Methods and analysis:
We will use data from the Kaiser Permanente Colorado (KPCO) anticoagulation management databases and electronic medical records. Patients with a primary or secondary diagnosis during an ambulatory KPCO medical office visit, emergency department visit, or inpatient stay between 1 January 2005 and 31 December 2012 with no AF diagnosis in the previous 180 days will be included. Patients' demographic characteristics, laboratory data, comorbidities, warfarin medication data and concurrent use of medication will be used to construct the prediction model.

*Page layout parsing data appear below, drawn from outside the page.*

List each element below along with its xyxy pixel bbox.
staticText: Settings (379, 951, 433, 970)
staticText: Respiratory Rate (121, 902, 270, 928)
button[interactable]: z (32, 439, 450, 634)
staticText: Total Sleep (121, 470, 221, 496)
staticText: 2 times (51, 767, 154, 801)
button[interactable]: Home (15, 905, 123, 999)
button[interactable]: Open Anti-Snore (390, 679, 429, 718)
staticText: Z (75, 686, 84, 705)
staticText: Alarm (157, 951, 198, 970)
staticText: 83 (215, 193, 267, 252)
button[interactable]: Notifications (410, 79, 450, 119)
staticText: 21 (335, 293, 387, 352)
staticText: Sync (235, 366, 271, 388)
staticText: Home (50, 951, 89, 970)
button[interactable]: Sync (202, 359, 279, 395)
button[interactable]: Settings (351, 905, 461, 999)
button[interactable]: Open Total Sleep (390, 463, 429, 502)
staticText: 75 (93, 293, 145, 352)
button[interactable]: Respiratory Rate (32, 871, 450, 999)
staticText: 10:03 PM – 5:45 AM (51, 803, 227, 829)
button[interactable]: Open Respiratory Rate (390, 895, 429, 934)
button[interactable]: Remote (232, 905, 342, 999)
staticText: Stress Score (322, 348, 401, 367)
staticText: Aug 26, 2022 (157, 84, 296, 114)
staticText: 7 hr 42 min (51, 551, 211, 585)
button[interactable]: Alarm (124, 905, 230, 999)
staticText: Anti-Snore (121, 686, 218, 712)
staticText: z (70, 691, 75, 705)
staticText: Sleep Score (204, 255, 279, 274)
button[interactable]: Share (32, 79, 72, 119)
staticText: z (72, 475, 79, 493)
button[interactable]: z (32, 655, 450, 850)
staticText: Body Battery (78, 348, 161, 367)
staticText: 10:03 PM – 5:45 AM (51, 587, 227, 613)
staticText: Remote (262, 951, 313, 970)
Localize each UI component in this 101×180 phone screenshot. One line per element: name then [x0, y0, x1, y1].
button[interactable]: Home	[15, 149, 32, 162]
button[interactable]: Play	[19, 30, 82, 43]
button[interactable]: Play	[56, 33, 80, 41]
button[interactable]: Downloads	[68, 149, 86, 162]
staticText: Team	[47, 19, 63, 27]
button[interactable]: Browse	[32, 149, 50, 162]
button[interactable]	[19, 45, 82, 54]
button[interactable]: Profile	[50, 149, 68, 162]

For primary outcomes (stroke with no major bleeding, and major bleeding with no stroke), we will perform polytomous logistic regression to develop a prediction model for patients' individual combined benefit and harm outcomes, taking neither event group as the reference group. As regards death, we will use Cox proportional hazards regression analysis to build a prediction model for all-cause mortality.
Ethics and dissemination:
This study has been approved by the KPCO Institutional Review Board and the Hamilton Integrated Research Ethics Board. Results from this study will be published in a peer-reviewed journal electronically and in print. The prediction models may aid in patient-physician shared decision-making when they are considering warfarin therapy.